L’avvio di stagione non è stato certamente dei più brillanti per la Prima Squadra maschile del Civitanova 1996, nel girone C della serie C2. Quattro punti in sei gare disputate, dodici gol fatti contro i ventitré subiti. E’ evidente che c’è ancora molto lavoro da fare per mister Daniele Spaccia. Questi, per risalire la china, ha bisogno del supporto degli “esperti” come il portiere Francesco Iacoponi (nella foto), per altro a segno nel sette a due rimediato dai civitanovesi in quel di Porto San Giorgio contro Futsal Orange, nel recupero della terza giornata disputato mercoledì sera. Iacoponi, come Buono, vanta esperienze importanti in categorie superiori e, su di lui, Spaccia deve ricostruire un Civitanova che in estate è ripartito da zero.

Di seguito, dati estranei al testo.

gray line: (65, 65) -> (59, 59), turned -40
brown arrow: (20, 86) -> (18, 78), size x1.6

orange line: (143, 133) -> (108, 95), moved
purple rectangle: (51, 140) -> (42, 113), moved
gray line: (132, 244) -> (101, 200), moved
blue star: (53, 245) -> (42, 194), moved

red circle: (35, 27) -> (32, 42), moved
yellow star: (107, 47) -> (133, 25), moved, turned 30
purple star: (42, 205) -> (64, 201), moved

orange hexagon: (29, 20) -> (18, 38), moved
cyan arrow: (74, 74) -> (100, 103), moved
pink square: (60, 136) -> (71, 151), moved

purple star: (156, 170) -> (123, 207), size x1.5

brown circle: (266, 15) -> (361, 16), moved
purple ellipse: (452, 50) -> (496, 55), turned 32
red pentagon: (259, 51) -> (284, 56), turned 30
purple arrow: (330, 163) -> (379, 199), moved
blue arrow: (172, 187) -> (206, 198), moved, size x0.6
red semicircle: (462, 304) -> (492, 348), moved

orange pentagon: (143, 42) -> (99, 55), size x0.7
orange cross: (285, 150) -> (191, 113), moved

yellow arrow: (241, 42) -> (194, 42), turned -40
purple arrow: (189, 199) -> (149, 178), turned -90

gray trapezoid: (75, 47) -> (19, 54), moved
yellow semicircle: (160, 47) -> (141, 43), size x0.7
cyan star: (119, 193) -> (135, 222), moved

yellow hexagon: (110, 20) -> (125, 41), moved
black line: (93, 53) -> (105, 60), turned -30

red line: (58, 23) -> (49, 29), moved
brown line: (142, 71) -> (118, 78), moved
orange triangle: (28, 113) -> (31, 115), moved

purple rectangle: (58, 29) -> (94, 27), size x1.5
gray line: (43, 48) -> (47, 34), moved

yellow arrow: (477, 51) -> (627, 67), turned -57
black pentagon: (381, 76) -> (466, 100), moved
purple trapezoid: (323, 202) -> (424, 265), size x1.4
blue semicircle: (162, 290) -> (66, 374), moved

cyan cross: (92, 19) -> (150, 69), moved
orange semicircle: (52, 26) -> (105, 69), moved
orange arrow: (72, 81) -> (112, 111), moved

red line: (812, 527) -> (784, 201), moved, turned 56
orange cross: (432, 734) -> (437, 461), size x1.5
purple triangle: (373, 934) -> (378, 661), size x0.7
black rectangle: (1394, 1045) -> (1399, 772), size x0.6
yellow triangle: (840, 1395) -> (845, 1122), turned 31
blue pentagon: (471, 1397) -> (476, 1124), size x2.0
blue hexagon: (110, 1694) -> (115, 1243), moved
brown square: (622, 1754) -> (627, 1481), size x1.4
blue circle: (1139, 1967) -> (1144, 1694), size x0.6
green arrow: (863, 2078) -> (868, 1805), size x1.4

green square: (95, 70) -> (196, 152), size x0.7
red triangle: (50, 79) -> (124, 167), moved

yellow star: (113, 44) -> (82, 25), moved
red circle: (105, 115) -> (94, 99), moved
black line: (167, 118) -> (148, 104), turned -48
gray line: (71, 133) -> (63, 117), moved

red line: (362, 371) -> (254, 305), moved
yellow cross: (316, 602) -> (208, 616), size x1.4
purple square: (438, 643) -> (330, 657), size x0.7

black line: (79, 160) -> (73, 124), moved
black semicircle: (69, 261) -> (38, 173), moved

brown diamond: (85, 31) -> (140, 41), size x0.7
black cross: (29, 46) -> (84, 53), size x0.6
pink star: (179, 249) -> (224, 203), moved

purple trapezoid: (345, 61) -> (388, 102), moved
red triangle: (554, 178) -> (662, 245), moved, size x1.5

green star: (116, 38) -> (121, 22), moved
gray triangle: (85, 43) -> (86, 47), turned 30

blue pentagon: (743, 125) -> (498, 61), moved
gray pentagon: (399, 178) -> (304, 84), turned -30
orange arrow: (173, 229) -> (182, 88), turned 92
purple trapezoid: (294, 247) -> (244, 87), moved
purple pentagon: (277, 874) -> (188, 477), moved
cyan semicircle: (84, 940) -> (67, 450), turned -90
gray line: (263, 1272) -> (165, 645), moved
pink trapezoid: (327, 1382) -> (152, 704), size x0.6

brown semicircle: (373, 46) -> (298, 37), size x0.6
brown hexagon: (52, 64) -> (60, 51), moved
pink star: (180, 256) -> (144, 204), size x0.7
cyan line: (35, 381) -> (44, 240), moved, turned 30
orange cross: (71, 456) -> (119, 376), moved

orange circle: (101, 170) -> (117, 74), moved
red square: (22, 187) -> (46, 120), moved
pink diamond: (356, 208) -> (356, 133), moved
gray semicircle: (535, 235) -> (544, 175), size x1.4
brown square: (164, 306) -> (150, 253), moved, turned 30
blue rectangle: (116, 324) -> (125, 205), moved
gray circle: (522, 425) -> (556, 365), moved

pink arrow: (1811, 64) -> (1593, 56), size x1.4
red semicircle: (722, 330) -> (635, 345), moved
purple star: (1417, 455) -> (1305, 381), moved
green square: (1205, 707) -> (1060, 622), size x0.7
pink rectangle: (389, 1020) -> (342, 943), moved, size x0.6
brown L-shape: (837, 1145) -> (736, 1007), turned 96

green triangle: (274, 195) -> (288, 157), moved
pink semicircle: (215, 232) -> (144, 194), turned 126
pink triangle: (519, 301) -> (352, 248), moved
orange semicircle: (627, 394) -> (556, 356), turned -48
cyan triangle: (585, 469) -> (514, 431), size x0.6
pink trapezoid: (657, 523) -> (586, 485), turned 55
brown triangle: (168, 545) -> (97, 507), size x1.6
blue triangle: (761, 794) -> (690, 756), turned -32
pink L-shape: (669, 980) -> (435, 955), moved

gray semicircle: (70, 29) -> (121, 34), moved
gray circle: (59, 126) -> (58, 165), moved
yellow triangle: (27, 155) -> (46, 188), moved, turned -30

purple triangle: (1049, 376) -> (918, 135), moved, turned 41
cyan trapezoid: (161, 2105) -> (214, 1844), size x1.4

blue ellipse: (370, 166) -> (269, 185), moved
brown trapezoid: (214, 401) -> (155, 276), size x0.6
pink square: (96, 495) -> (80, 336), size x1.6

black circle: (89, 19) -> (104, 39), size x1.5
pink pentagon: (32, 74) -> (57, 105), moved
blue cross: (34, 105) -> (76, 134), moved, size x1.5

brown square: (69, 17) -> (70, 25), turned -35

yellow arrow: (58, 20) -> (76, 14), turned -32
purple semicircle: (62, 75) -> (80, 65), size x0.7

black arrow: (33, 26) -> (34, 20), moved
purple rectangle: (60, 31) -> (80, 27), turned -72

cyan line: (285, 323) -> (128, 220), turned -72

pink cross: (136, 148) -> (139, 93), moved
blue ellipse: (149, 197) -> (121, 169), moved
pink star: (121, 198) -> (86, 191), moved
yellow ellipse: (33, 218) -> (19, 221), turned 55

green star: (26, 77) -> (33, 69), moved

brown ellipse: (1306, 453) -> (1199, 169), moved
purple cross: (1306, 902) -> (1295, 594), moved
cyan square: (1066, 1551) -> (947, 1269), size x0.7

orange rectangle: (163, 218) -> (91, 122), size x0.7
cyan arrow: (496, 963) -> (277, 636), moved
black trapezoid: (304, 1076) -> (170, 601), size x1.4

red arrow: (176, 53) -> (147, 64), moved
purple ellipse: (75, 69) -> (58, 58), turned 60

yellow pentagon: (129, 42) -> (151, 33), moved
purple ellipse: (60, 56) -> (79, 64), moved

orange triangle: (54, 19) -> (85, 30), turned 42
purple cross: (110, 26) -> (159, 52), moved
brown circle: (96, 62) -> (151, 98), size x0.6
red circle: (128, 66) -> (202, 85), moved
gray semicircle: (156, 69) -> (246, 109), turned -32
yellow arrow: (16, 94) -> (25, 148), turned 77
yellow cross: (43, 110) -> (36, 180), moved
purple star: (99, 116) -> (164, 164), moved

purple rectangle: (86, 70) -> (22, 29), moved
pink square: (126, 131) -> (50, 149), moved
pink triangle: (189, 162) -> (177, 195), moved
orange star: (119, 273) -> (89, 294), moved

“Il nostro cammino, al momento – ha commentato il portiere Iacoponi – ,lo giudico poco costante con degli alti e bassi. Siamo partiti bene affrontando le prime partite al massimo, poi siamo calati soprattutto nella mentalità. Ma il campionato è lungo e siamo solo agli inizi, bisogna ritrovare quella voglia e quella grinta giusta per affrontare il resto del campionato nel migliore dei modi”.Sulle difficoltà che sono emerse, lo stesso giocatore non ha dubbi: “È sicuramente difficile ripartire, perché viene creato un gruppo tutto nuovo con calciatori dalle caratteristiche diverse e con stili diversi di gioco. Poi sarà il mister a dover interpretare le determinate situazioni e capire qual è il gioco più adatto alle nostre caratteristiche. Noi, da parte nostra, dobbiamo seguirlo e metterci a sua completa disposizione: prima lo facciamo e prima raggiungiamo un livello buono di squadra. Io e Buono siamo quelli più “anziani” del gruppo e sicuramente la nostra esperienza può essere di grande aiuto ai nuovi compagni di squadra”.